A Igreja não gostou, e eles foram eliminados.
Hoje, parece que os pobres de espírito voltaram. Só que, desta vez, a pobreza de espírito não serve para fornicar livremente (quem dera), mas para reprimir os outros. A lógica é: do alto de minha ignorância (que mantenho inalterada pois ela me garante o paraíso), imponho a todos o que acho certo ou errado.
Esses novos pobres de espírito têm a ignorância como programa de vida (de governo deles mesmos e dos outros). Não sabem e não querem se instruir. Eles são os ignorábimus. Como reconhecê-los?

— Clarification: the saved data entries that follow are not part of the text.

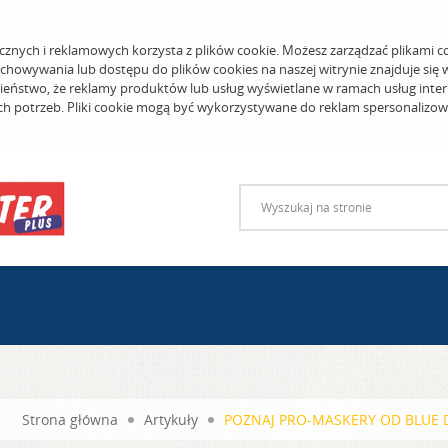
cznych i reklamowych korzysta z plików cookie. Możesz zarządzać plikami c
echowywania lub dostępu do plików cookies na naszej witrynie znajduje się
eństwo, że reklamy produktów lub usług wyświetlane w ramach usług inter
ich potrzeb. Pliki cookie mogą być wykorzystywane do reklam spersonalizo
Strona główna
Artykuły
POZNAJ PRO-MASKERY OD BLUE D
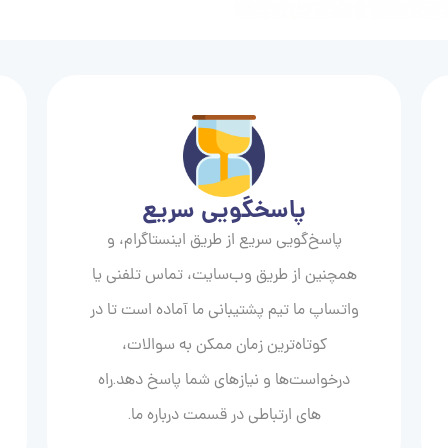
پاسخگویی سریع
پاسخ‌گویی سریع از طریق اینستاگرام، و
همچنین از طریق وب‌سایت، تماس تلفنی یا
واتساپ ما تیم پشتیبانی ما آماده است تا در
کوتاه‌ترین زمان ممکن به سوالات،
درخواست‌ها و نیازهای شما پاسخ دهد.راه
های ارتباطی در قسمت درباره ما.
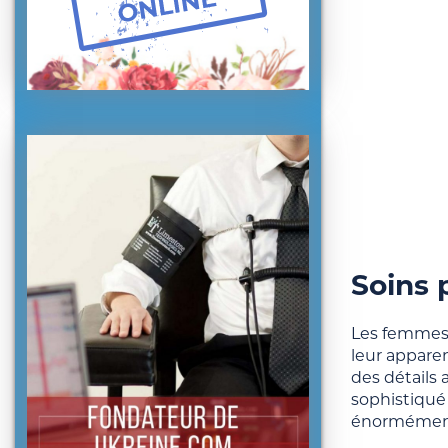
Soins 
Les femmes 
leur appare
des détails 
sophistiqué
énormément 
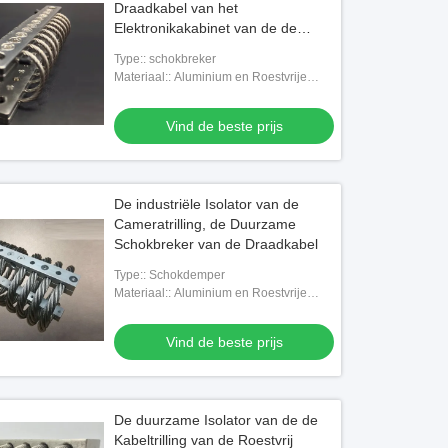
Draadkabel van het
Elektronikakabinet van de de
Trillingsisolator Mariene en
Type:: schokbreker
Industriële Motor
Materiaal:: Aluminium en Roestvrije
steela
Vind de beste prijs
De industriële Isolator van de
Cameratrilling, de Duurzame
Schokbreker van de Draadkabel
Type:: Schokdemper
Materiaal:: Aluminium en Roestvrije
steela
Vind de beste prijs
De duurzame Isolator van de de
Kabeltrilling van de Roestvrij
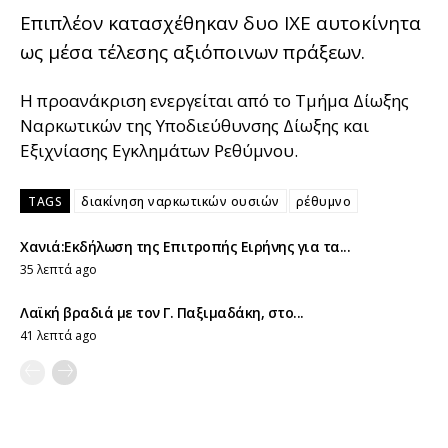
Επιπλέον κατασχέθηκαν δυο ΙΧΕ αυτοκίνητα
ως μέσα τέλεσης αξιόποινων πράξεων.
Η προανάκριση ενεργείται από το Τμήμα Δίωξης
Ναρκωτικών της Υποδιεύθυνσης Δίωξης και
Εξιχνίασης Εγκλημάτων Ρεθύμνου.
TAGS
διακίνηση ναρκωτικών ουσιών
ρέθυμνο
Χανιά:Εκδήλωση της Επιτροπής Ειρήνης για τα...
35 λεπτά ago
Λαϊκή βραδιά με τον Γ. Παξιμαδάκη, στο...
41 λεπτά ago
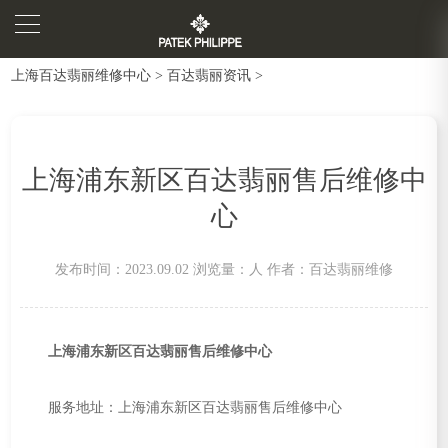
上海百达翡丽维修中心
>
百达翡丽资讯
>
上海浦东新区百达翡丽售后维修中
心
发布时间：2023.09.02
浏览量：
人
作者：百达翡丽维修
上海浦东新区百达翡丽售后维修中心
服务地址：上海浦东新区百达翡丽售后维修中心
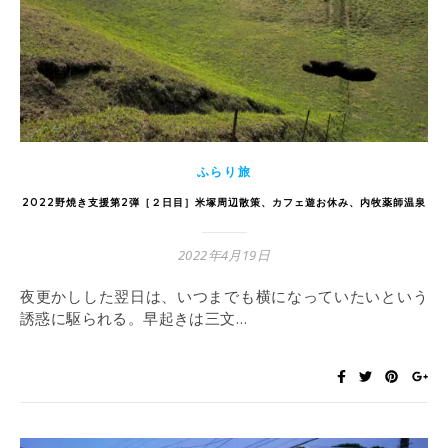
ふらり旅
2022野焼き支援第2弾［２日目］米塚周辺散策、カフェ遊お休み、内牧薬師温泉
2022年4月19日
夜更かしした翌日は、いつまでも横になっていたいという
誘惑に駆られる。早起きは三文…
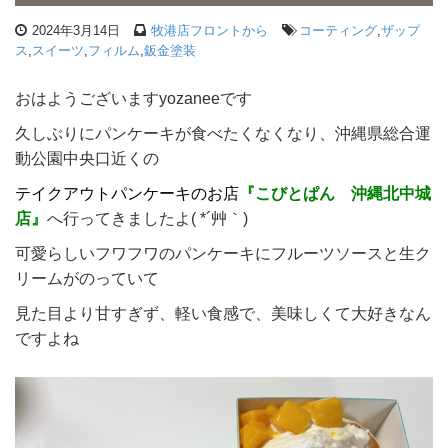
2024年3月14日
牧港店フロントから
コーティング
,
ザップ
ス
,
スイーツ
,
フィルム
,
鈑金塗装
おはようございますyozaneeです
久しぶりにパンケーキが食べたくなくなり、沖縄県総合運
動公園中央口近くの
テイクアウトパンケーキのお店
『こびとぱん 沖縄北中城
店』
へ行ってきましたよ( *´艸｀)
可愛らしいフワフワのパンケーキにフルーツソースと生ク
リームがのっていて
見た目より甘すぎず、軽い食感で、美味しくて大好きなん
ですよね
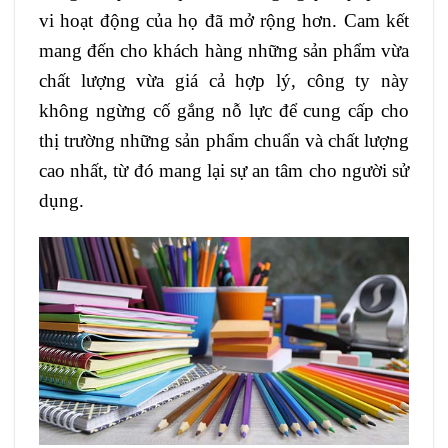
vi hoạt động của họ đã mở rộng hơn. Cam kết
mang đến cho khách hàng những sản phẩm vừa
chất lượng vừa giá cả hợp lý, công ty này
không ngừng cố gắng nỗ lực để cung cấp cho
thị trường những sản phẩm chuẩn và chất lượng
cao nhất, từ đó mang lại sự an tâm cho người sử
dụng.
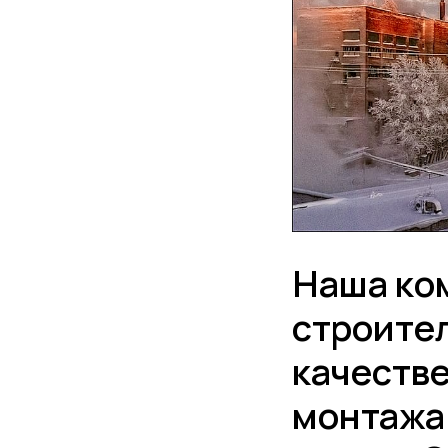
Наша ком
строител
качеств
монтажа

São os mentecaptos que proíbem livros que nunca leram, aqueles que desprezam filmes que nunca viram, aqueles que organizam testes de conhecimentos nos quais eles mesmos nunca passariam, são os mentirosos (ou as mentirosas) que se declaram mestres e especialistas, mas não têm diploma algum, são aqueles que acham que nos livros de texto para crianças há palavras demais e é preciso “aliviar”, são aqueles (ou aquelas) que declaram que, lendo o Gênesis, os alunos aprendem geografia, história e matemática —por que estudar mais?
Os ignorábimus têm uma verdadeira paixão da ignorância. Talvez seja esta a maior descoberta da psicanálise —o que sobrará dela daqui um século ou dois: a paixão da ignorância começa, em cada um, pela vontade de ele ignorar seu próprio desejo e suas fantasias, sobretudo (mas não só) sexuais.
Por isso, o ignorábimus odeia a cultura, porque a cultura sempre nos revela coisas que ignoramos sobre nós mesmos.
Mas talvez essa explicação toda da paixão da ignorância não seja necessária. Talvez o ignorábimus, vestindo a carapuça do pobre de espírito do evangelho, esteja apenas procurando uma desculpa para sua infindável preguiça.
Texto de Contardo Calligaris, na Folha de São Paulo.